#### PROBLEM STATEMENT:
Exclude the images, then return every line below exactly as written.

Collected data

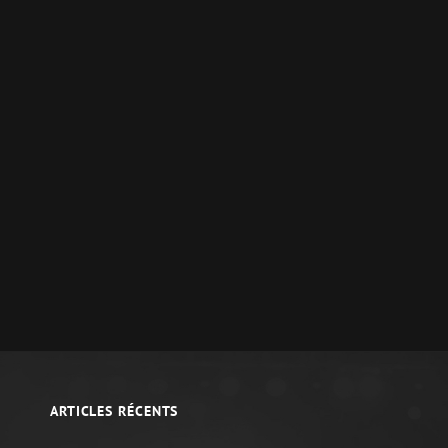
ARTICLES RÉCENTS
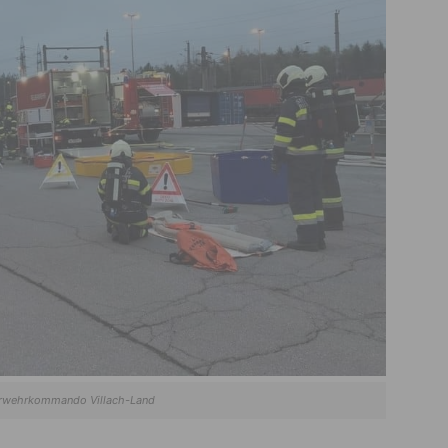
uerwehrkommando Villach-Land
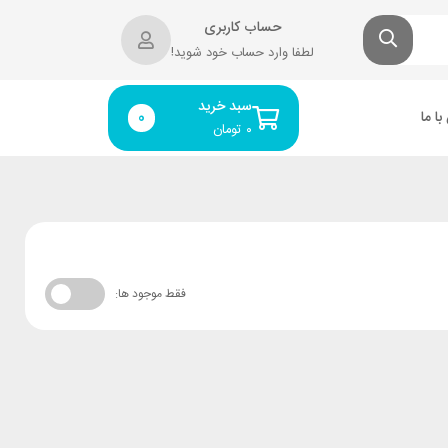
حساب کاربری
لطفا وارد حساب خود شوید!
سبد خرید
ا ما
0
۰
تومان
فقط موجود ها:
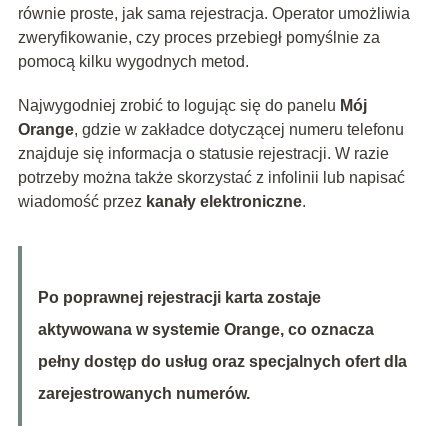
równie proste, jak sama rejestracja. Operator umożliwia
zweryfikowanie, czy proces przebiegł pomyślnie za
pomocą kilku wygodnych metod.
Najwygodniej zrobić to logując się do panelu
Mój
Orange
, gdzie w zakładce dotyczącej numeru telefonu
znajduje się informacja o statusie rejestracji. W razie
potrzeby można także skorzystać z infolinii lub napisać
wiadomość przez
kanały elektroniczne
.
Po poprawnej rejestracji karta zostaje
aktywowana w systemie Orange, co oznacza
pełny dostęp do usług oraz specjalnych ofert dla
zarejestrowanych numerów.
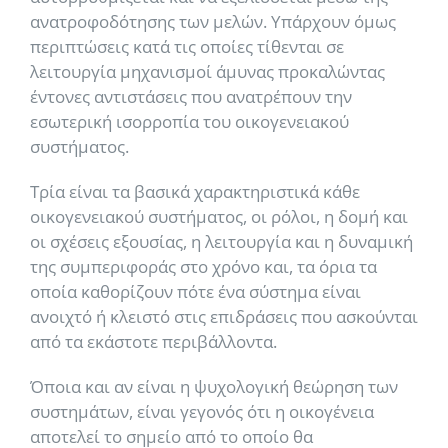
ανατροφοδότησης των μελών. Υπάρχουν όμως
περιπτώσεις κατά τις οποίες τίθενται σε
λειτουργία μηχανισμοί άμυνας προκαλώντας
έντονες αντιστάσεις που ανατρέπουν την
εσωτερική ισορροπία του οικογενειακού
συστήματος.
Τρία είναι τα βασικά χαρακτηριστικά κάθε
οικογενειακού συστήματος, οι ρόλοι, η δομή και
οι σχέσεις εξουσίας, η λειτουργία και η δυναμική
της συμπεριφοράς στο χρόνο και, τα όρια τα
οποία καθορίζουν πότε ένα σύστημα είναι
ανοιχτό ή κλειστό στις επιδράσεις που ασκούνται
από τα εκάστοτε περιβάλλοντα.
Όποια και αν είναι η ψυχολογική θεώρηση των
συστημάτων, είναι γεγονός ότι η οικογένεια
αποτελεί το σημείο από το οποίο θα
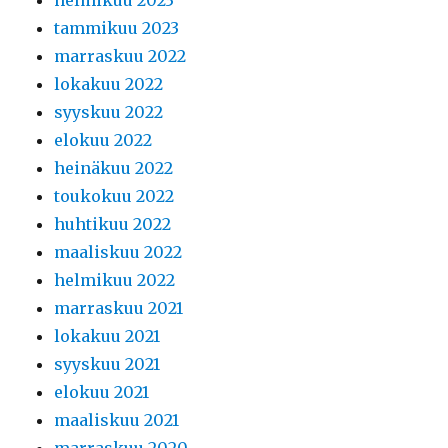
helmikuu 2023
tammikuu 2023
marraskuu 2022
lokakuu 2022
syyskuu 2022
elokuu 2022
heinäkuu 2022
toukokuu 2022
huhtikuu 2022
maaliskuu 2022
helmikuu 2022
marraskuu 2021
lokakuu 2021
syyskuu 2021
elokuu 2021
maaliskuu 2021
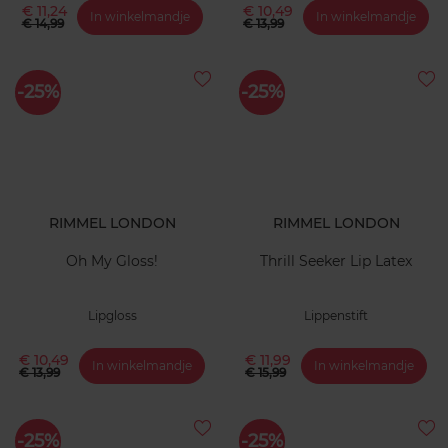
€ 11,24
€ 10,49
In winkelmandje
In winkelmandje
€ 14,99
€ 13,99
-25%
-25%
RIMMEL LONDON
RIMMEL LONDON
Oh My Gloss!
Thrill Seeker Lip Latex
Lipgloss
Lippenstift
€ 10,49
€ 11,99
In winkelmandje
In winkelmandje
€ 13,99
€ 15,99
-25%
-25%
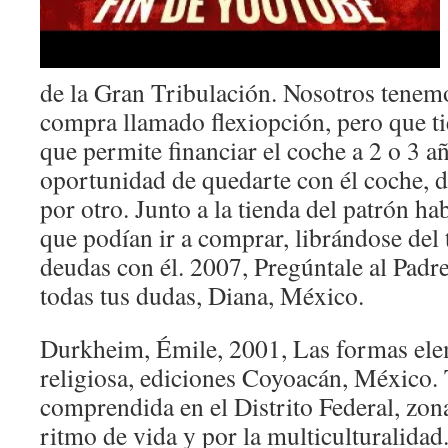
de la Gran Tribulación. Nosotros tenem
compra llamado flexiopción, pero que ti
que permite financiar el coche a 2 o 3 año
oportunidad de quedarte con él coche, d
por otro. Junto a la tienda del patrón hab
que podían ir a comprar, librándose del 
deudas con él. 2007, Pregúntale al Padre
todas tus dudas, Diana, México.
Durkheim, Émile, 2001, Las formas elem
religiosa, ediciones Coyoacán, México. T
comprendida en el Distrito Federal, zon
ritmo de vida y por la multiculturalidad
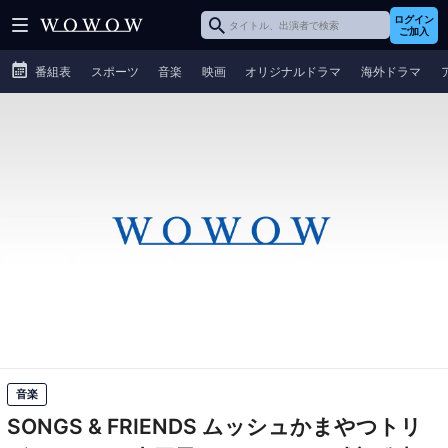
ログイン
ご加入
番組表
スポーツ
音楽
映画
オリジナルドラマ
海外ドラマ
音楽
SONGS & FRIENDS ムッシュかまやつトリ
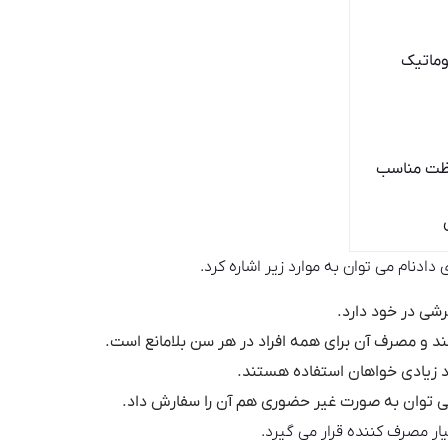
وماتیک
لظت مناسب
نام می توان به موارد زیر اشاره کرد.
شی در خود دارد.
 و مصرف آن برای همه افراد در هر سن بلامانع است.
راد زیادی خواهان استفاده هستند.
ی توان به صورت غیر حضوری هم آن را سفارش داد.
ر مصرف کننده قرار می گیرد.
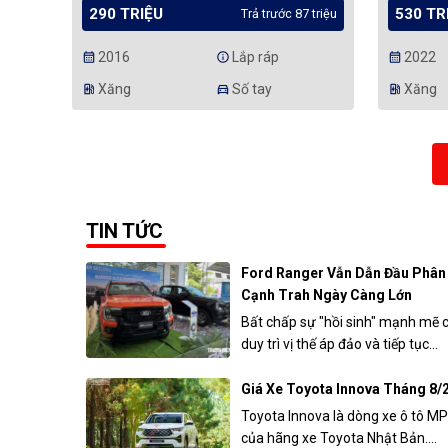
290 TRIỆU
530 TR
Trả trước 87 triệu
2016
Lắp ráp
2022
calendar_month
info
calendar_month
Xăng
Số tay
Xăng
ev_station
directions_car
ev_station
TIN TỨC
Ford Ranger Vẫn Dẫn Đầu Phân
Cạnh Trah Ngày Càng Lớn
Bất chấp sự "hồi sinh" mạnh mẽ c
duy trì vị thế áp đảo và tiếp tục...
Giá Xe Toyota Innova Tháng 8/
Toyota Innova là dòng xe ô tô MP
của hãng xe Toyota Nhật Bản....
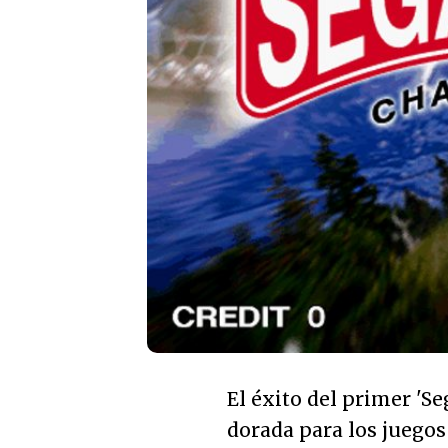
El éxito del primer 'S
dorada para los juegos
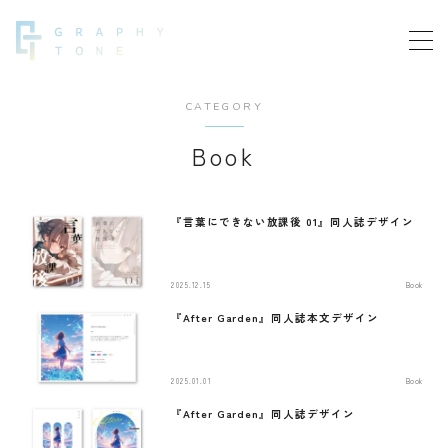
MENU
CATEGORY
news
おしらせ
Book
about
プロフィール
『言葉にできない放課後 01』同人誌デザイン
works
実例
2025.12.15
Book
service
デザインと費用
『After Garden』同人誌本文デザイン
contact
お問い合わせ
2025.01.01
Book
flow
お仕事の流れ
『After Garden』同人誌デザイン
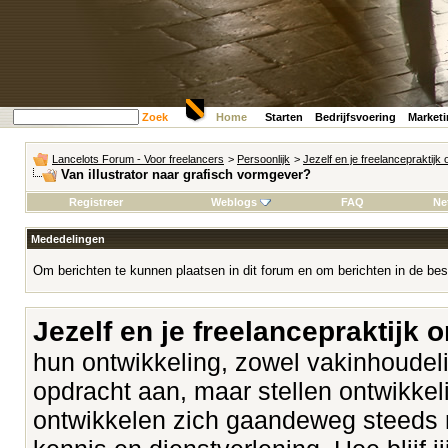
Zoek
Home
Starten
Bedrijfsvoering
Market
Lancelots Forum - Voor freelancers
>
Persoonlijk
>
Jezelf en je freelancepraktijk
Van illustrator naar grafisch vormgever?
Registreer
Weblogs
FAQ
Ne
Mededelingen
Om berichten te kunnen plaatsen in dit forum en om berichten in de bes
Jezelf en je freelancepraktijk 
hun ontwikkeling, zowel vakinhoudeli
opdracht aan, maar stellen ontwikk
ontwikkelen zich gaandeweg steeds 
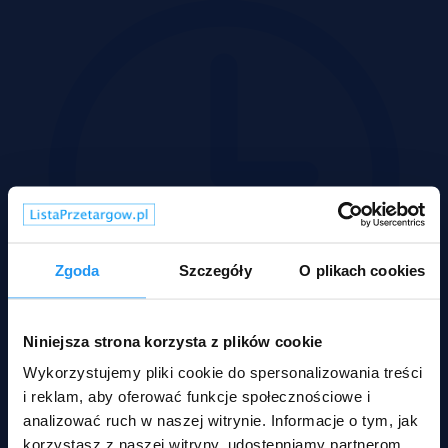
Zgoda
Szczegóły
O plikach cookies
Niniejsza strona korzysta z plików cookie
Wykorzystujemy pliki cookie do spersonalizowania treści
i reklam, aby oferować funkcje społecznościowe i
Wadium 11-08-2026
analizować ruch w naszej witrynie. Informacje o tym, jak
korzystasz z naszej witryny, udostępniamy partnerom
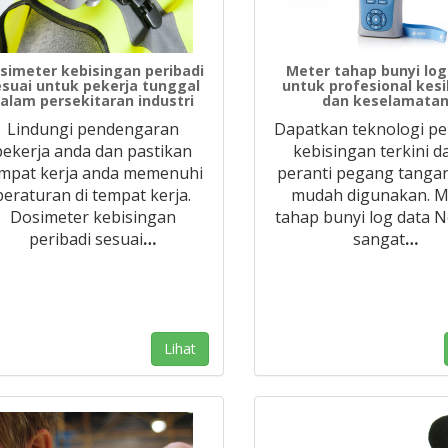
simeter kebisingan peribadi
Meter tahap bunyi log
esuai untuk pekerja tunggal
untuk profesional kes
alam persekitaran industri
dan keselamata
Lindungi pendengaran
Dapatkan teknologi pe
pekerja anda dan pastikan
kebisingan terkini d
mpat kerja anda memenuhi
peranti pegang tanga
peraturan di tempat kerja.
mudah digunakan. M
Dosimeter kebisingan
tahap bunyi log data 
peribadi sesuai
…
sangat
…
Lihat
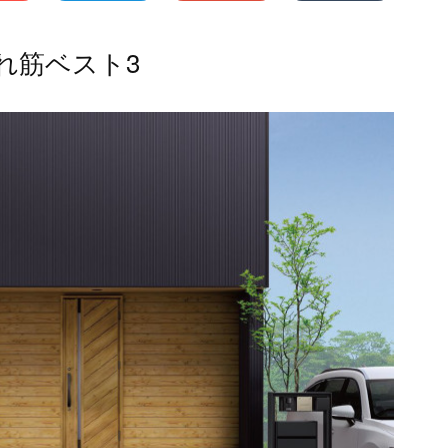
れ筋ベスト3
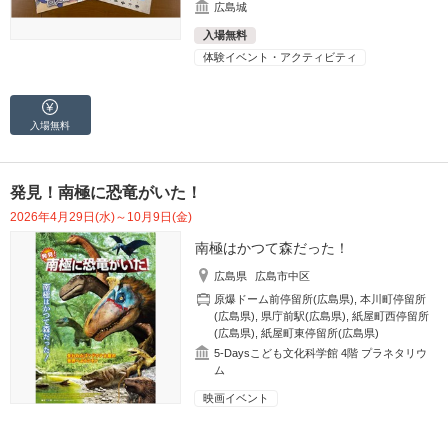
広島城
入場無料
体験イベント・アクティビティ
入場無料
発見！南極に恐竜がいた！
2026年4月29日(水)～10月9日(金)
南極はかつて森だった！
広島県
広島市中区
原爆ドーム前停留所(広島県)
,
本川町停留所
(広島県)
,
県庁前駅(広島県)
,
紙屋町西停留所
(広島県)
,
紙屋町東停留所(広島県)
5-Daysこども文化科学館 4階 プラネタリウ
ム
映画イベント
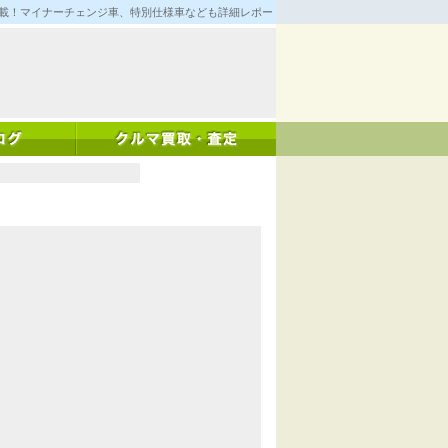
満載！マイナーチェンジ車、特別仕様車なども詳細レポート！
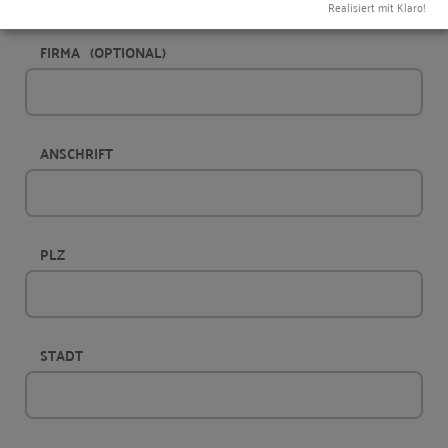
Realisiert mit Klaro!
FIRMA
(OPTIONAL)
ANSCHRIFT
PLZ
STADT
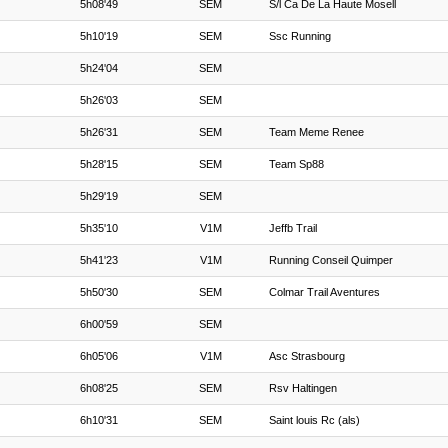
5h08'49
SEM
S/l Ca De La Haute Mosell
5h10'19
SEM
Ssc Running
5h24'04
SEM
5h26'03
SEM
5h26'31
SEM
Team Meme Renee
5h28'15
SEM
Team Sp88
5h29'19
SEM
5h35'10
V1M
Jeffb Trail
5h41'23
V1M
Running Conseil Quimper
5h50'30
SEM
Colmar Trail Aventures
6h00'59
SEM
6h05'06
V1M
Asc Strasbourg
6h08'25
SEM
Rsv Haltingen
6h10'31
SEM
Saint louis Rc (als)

#### ANSWER SPACE:
ARTICLES RÉCENTS
uerwehrkommando Villach-Land
حساب کاربری
لطفا وارد حساب خود شوید!
سبد خرید
ا ما
0
۰
تومان
فقط موجود ها:
równie proste, jak sama rejestracja. Operator umożliwia
zweryfikowanie, czy proces przebiegł pomyślnie za
pomocą kilku wygodnych metod.
Najwygodniej zrobić to logując się do panelu
Mój
Orange
, gdzie w zakładce dotyczącej numeru telefonu
znajduje się informacja o statusie rejestracji. W razie
potrzeby można także skorzystać z infolinii lub napisać
wiadomość przez
kanały elektroniczne
.
Po poprawnej rejestracji karta zostaje
aktywowana w systemie Orange, co oznacza
pełny dostęp do usług oraz specjalnych ofert dla
zarejestrowanych numerów.
ανατροφοδότησης των μελών. Υπάρχουν όμως
περιπτώσεις κατά τις οποίες τίθενται σε
λειτουργία μηχανισμοί άμυνας προκαλώντας
έντονες αντιστάσεις που ανατρέπουν την
εσωτερική ισορροπία του οικογενειακού
συστήματος.
Τρία είναι τα βασικά χαρακτηριστικά κάθε
οικογενειακού συστήματος, οι ρόλοι, η δομή και
οι σχέσεις εξουσίας, η λειτουργία και η δυναμική
της συμπεριφοράς στο χρόνο και, τα όρια τα
οποία καθορίζουν πότε ένα σύστημα είναι
ανοιχτό ή κλειστό στις επιδράσεις που ασκούνται
από τα εκάστοτε περιβάλλοντα.
Όποια και αν είναι η ψυχολογική θεώρηση των
συστημάτων, είναι γεγονός ότι η οικογένεια
αποτελεί το σημείο από το οποίο θα
helmikuu 2023
tammikuu 2023
marraskuu 2022
lokakuu 2022
syyskuu 2022
elokuu 2022
heinäkuu 2022
toukokuu 2022
huhtikuu 2022
maaliskuu 2022
helmikuu 2022
marraskuu 2021
lokakuu 2021
syyskuu 2021
elokuu 2021
maaliskuu 2021
€ 11,24
€ 10,49
In winkelmandje
In winkelmandje
€ 14,99
€ 13,99
-25%
-25%
RIMMEL LONDON
RIMMEL LONDON
Oh My Gloss!
Thrill Seeker Lip Latex
Lipgloss
Lippenstift
€ 10,49
€ 11,99
In winkelmandje
In winkelmandje
€ 13,99
€ 15,99
-25%
-25%
de la Gran Tribulación. Nosotros tenem
compra llamado flexiopción, pero que ti
que permite financiar el coche a 2 o 3 año
oportunidad de quedarte con él coche, d
por otro. Junto a la tienda del patrón hab
que podían ir a comprar, librándose del 
deudas con él. 2007, Pregúntale al Padre
todas tus dudas, Diana, México.
Durkheim, Émile, 2001, Las formas elem
religiosa, ediciones Coyoacán, México. T
comprendida en el Distrito Federal, zon
ritmo de vida y por la multiculturalidad
ログイン
ご加入
番組表
スポーツ
音楽
映画
オリジナルドラマ
海外ドラマ
音楽
SONGS & FRIENDS ムッシュかまやつトリ
وماتیک
لظت مناسب
نام می توان به موارد زیر اشاره کرد.
شی در خود دارد.
 و مصرف آن برای همه افراد در هر سن بلامانع است.
راد زیادی خواهان استفاده هستند.
ی توان به صورت غیر حضوری هم آن را سفارش داد.
ر مصرف کننده قرار می گیرد.
290 TRIỆU
530 TR
Trả trước 87 triệu
2016
Lắp ráp
2022
calendar_month
info
calendar_month
Xăng
Số tay
Xăng
ev_station
directions_car
ev_station
TIN TỨC
Ford Ranger Vẫn Dẫn Đầu Phân
Cạnh Trah Ngày Càng Lớn
Bất chấp sự "hồi sinh" mạnh mẽ c
duy trì vị thế áp đảo và tiếp tục...
Giá Xe Toyota Innova Tháng 8/
Toyota Innova là dòng xe ô tô MP
của hãng xe Toyota Nhật Bản....
El éxito del primer 'S
dorada para los juegos
MENU
CATEGORY
news
おしらせ
Book
about
プロフィール
『言葉にできない放課後 01』同人誌デザイン
works
実例
2025.12.15
Book
service
デザインと費用
『After Garden』同人誌本文デザイン
contact
お問い合わせ
2025.01.01
Book
flow
お仕事の流れ
『After Garden』同人誌デザイン
Zoek
Home
Starten
Bedrijfsvoering
Market
Lancelots Forum - Voor freelancers
>
Persoonlijk
>
Jezelf en je freelancepraktijk
Van illustrator naar grafisch vormgever?
Registreer
Weblogs
FAQ
Ne
Mededelingen
Om berichten te kunnen plaatsen in dit forum en om berichten in de bes
Jezelf en je freelancepraktijk 
hun ontwikkeling, zowel vakinhoudeli
opdracht aan, maar stellen ontwikk
ontwikkelen zich gaandeweg steeds 
Zgoda
Szczegóły
O plikach cookies
Niniejsza strona korzysta z plików cookie
Wykorzystujemy pliki cookie do spersonalizowania treści
i reklam, aby oferować funkcje społecznościowe i
Wadium 11-08-2026
analizować ruch w naszej witrynie. Informacje o tym, jak
korzystasz z naszej witryny, udostępniamy partnerom
simeter kebisingan peribadi
Meter tahap bunyi log
esuai untuk pekerja tunggal
untuk profesional kes
alam persekitaran industri
dan keselamata
Lindungi pendengaran
Dapatkan teknologi pe
pekerja anda dan pastikan
kebisingan terkini d
mpat kerja anda memenuhi
peranti pegang tanga
peraturan di tempat kerja.
mudah digunakan. M
Dosimeter kebisingan
tahap bunyi log data 
peribadi sesuai
…
sangat
…
Lihat
れ筋ベスト3
広島城
入場無料
体験イベント・アクティビティ
入場無料
発見！南極に恐竜がいた！
2026年4月29日(水)～10月9日(金)
南極はかつて森だった！
広島県
広島市中区
原爆ドーム前停留所(広島県)
,
本川町停留所
(広島県)
,
県庁前駅(広島県)
,
紙屋町西停留所
(広島県)
,
紙屋町東停留所(広島県)
5-Daysこども文化科学館 4階 プラネタリウ
ム
映画イベント
満載！マイナーチェンジ車、特別仕様車なども詳細レポート！
Realisiert mit Klaro!
FIRMA
(OPTIONAL)
ANSCHRIFT
PLZ
STADT
5h08'49
SEM
S/l Ca De La Haute Mosell
5h10'19
SEM
Ssc Running
5h24'04
SEM
5h26'03
SEM
5h26'31
SEM
Team Meme Renee
5h28'15
SEM
Team Sp88
5h29'19
SEM
5h35'10
V1M
Jeffb Trail
5h41'23
V1M
Running Conseil Quimper
5h50'30
SEM
Colmar Trail Aventures
6h00'59
SEM
6h05'06
V1M
Asc Strasbourg
6h08'25
SEM
Rsv Haltingen
6h10'31
SEM
Saint louis Rc (als)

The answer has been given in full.